Judge Dmitry Gordeyev of Moscow's Tverskoi district court found Navalny guilty of arranging the "unauthorised" demonstrations.
Navalny was also found guilty of disobeying police orders in separate charges later in the day.
The court heard testimony from one of the police officers who detained Navalny who said the group of 15 police had been authorised to use physical force.
The police officer said Navalny ignored megaphone warnings that the protest was illegal.
"I consider the detention was illegal, my rights were violated," Navalny said in court, arguing he had a constitutional right to hold a protest.
Navalny's lawyer Vadim Kobzev said the trial had "clearly political motives" as Putin begins his fourth Kremlin term.
"The authorities have started forming a government and now are striving by any means to deprive Navalny of freedom, to prevent him reacting to this process."
"What happens in court really has no relation to the judgement, the judgement probably already exists... they need to observe some formal steps but it has no relation to the result," Navalny told reporters following the adjournment.
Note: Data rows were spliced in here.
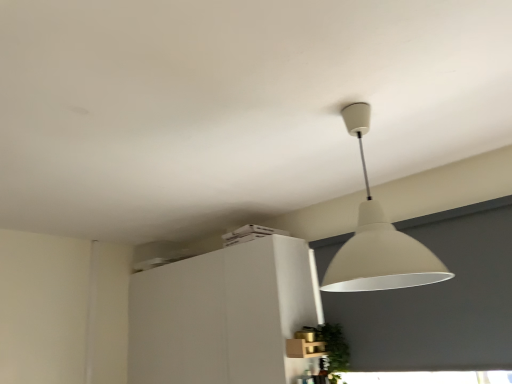 Question: Considering the positions of green leafy plant at lower right and white matte cabinet at upper center in the image, is green leafy plant at lower right wider or thinner than white matte cabinet at upper center?

Choices:
 (A) wide
 (B) thin

Answer: (B)

Question: From a real-world perspective, relative to white matte cabinet at upper center, is green leafy plant at lower right vertically above or below?

Choices:
 (A) above
 (B) below

Answer: (B)

Question: Which is nearer to the green leafy plant at lower right?

Choices:
 (A) white matte cabinet at upper center
 (B) matte white lampshade at upper center

Answer: (A)

Question: Which object is the closest to the white matte cabinet at upper center?

Choices:
 (A) matte white lampshade at upper center
 (B) green leafy plant at lower right

Answer: (B) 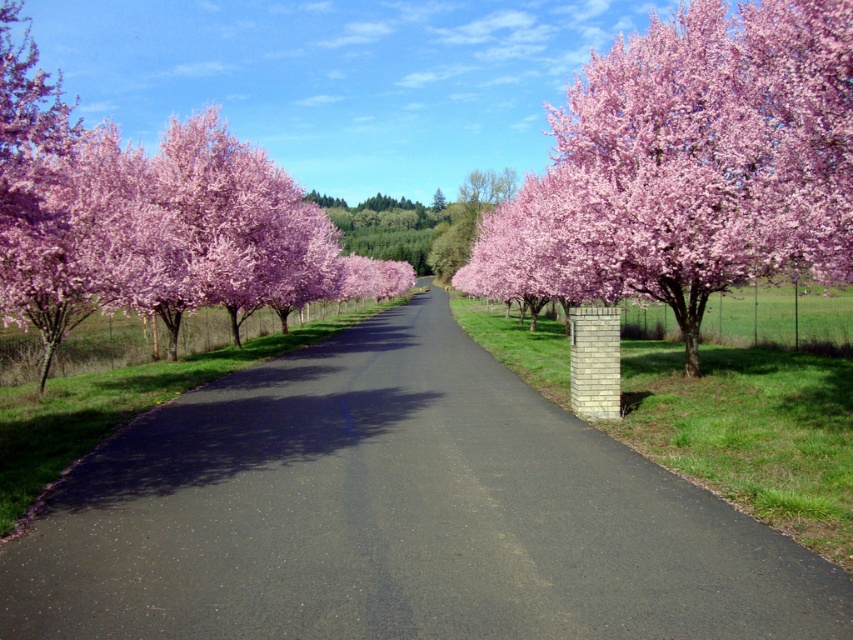 Question: Does black asphalt driveway at center come in front of pink blossoming tree at left?

Choices:
 (A) no
 (B) yes

Answer: (B)

Question: Does pink bloom at center have a smaller size compared to pink blossoming tree at left?

Choices:
 (A) no
 (B) yes

Answer: (B)

Question: Which object is closer to the camera taking this photo?

Choices:
 (A) pink blossoming tree at left
 (B) black asphalt driveway at center
 (C) pink bloom at center

Answer: (B)

Question: Which object is positioned farthest from the pink blossoming tree at left?

Choices:
 (A) pink bloom at center
 (B) black asphalt driveway at center

Answer: (B)

Question: Is pink bloom at center to the right of pink blossoming tree at left from the viewer's perspective?

Choices:
 (A) no
 (B) yes

Answer: (B)

Question: Considering the real-world distances, which object is farthest from the pink bloom at center?

Choices:
 (A) pink blossoming tree at left
 (B) black asphalt driveway at center

Answer: (A) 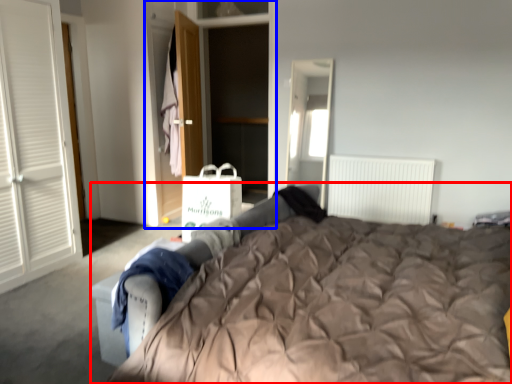 Question: Among these objects, which one is nearest to the camera, bed (highlighted by a red box) or armoire (highlighted by a blue box)?

Choices:
 (A) bed
 (B) armoire

Answer: (A)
The charismatic 41-year-old politician, who was barred from challenging Putin in March's presidential election, had called on Russians to stage rallies across the country on May 5 under the slogan "Not our Tsar".
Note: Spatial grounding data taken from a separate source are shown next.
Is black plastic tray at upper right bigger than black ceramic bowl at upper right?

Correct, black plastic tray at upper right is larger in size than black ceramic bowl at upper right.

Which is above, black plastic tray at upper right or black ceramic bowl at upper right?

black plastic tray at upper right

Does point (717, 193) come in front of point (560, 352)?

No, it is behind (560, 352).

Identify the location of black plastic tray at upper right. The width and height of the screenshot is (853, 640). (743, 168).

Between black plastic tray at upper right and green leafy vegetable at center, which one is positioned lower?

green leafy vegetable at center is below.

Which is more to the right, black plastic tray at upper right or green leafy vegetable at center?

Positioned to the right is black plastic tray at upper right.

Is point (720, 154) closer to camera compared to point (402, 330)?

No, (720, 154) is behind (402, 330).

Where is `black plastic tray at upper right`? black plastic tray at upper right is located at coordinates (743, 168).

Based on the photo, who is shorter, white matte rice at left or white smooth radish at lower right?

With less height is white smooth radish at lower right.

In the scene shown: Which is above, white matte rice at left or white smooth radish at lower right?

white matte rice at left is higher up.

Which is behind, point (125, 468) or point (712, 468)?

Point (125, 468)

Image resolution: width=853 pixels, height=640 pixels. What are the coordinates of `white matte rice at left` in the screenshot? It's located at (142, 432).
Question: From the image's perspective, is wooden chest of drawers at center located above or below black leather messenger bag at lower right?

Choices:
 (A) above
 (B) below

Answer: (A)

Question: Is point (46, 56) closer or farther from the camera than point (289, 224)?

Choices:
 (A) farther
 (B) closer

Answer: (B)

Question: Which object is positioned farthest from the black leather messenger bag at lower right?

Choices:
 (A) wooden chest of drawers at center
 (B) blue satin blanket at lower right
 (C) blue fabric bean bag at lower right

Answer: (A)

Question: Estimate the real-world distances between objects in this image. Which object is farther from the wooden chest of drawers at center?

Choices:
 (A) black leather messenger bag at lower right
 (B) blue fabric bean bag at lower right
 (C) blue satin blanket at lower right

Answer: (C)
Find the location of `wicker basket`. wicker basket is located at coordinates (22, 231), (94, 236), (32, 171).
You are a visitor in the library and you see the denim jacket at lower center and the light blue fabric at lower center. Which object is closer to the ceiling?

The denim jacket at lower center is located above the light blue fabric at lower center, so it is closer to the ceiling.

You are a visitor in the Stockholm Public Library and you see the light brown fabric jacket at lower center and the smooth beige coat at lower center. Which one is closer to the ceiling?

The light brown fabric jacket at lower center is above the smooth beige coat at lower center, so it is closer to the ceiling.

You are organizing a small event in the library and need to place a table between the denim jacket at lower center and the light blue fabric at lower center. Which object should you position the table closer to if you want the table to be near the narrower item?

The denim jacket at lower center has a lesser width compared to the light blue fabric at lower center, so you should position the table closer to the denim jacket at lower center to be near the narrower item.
Nearly 1,600 protesters were detained in 27 cities across Russia at the anti-Putin protests called "He's not our Tsar", according to OVD-Info, an independent monitor that tracks arrests.
Around one in 10 of those arrested were minors, according to the organisation.
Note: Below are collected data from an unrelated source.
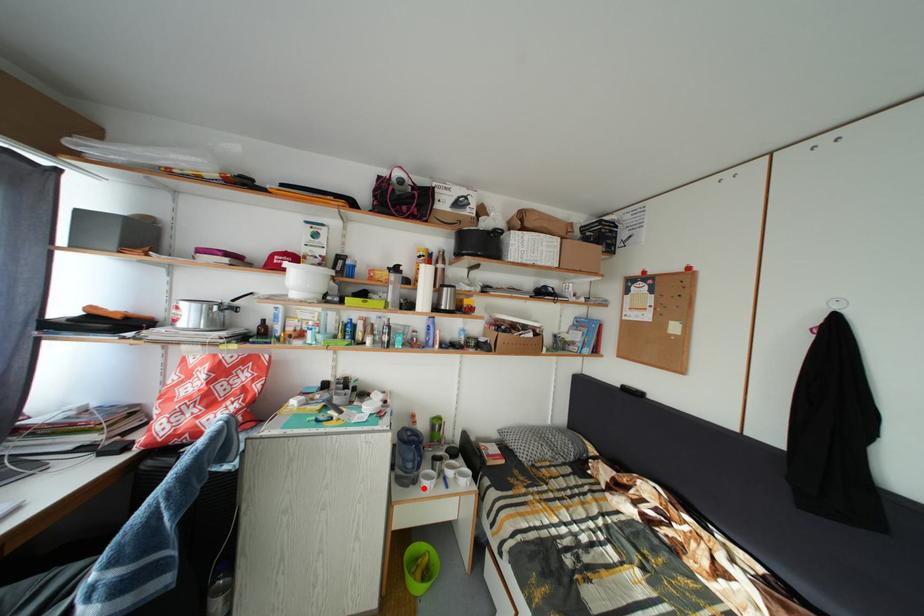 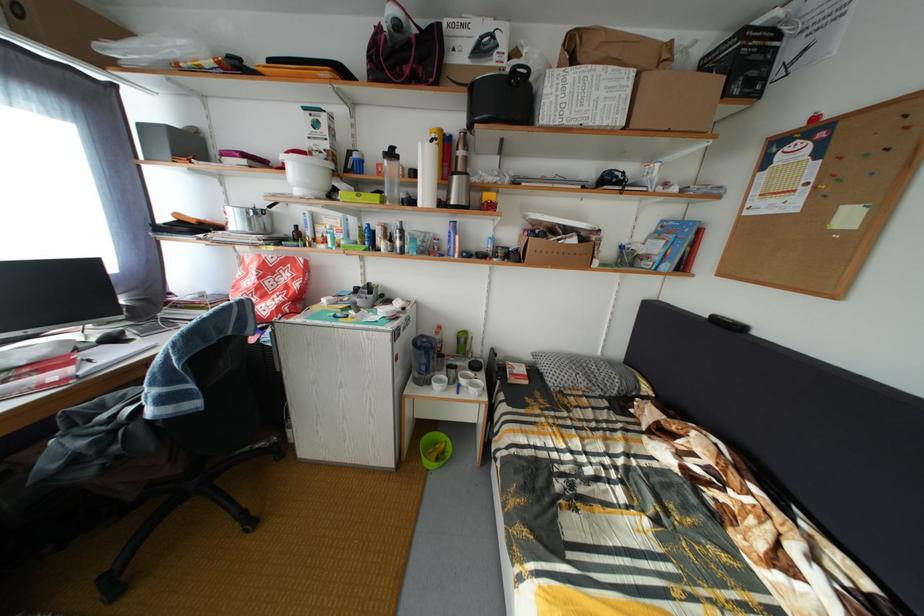 Question: I am providing you with two images of the same scene from different viewpoints. Image1 has a red point marked. In image2, the corresponding 3D location appears at what relative position? Reply with the corresponding letter.

Choices:
 (A) Closer
 (B) Farther

Answer: (A) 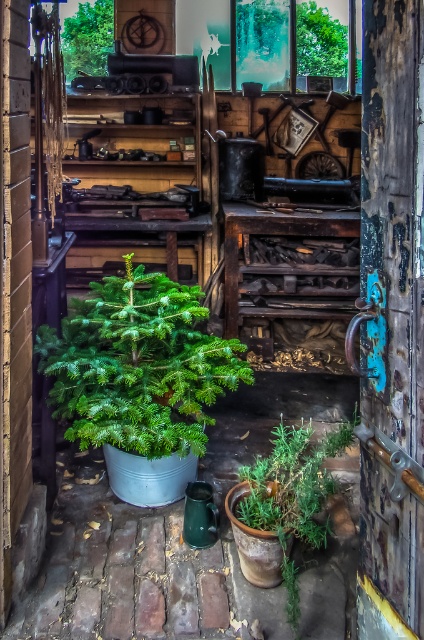 Question: Which point is closer to the camera taking this photo?

Choices:
 (A) click(x=69, y=67)
 (B) click(x=270, y=496)
 (C) click(x=370, y=387)

Answer: (C)

Question: Can you confirm if green matte potted plant at center is positioned to the right of green leafy plant at lower center?

Choices:
 (A) yes
 (B) no

Answer: (B)

Question: Estimate the real-world distances between objects in this image. Which object is farther from the green matte tree at upper center?

Choices:
 (A) green leafy plant at lower center
 (B) rusty wooden door at right

Answer: (B)

Question: Does green leafy plant at lower center appear on the right side of green matte tree at upper center?

Choices:
 (A) yes
 (B) no

Answer: (A)

Question: Which point is closer to the camera?

Choices:
 (A) (265, 476)
 (B) (376, 349)
 (C) (117, 416)

Answer: (B)

Question: Considering the relative positions of rusty wooden door at right and green matte potted plant at center in the image provided, where is rusty wooden door at right located with respect to green matte potted plant at center?

Choices:
 (A) above
 (B) below

Answer: (A)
Navalny himself was grabbed by police and carried away by his arms and legs shortly after appearing in Moscow's packed Pushkin square.
The European Union condemned "police brutality and mass arrests" following the demonstrations, which saw officers in several cities beat protesters with truncheons and drag them along the ground.
Navalny has faced a string of charges since he became the leading opposition figure campaigning against Putin's rule at mass demonstrations in 2011 and 2012.
He was jailed three times last year for breaking rules on organising demonstrations and had to travel to Spain for surgery after one of several street attacks left him nearly blind in one eye.
Members of his team have also faced charges and young supporters have reported coming under pressure at school or university because of their involvement in his campaigns.
While in court on Tuesday, Navalny said the European Court of Human Rights had ruled in his favour after he filed a complaint over Russia's refusal to issue him with a new passport until last year, citing the fact he is serving a suspended sentence for fraud.
Russian opposition leader Alexei Navalny, who was detained during a May 5 anti-Putin rally, speaks to the media outside a court building in Moscow where he was sentenced to 30 days behind bars
Opposition supporters attended an unauthorized anti-Putin rally called by opposition leader Alexei Navalny on May 5 in Saint Petersburg, two days ahead of Vladimir Putin's inauguration for a fourth Kremlin term.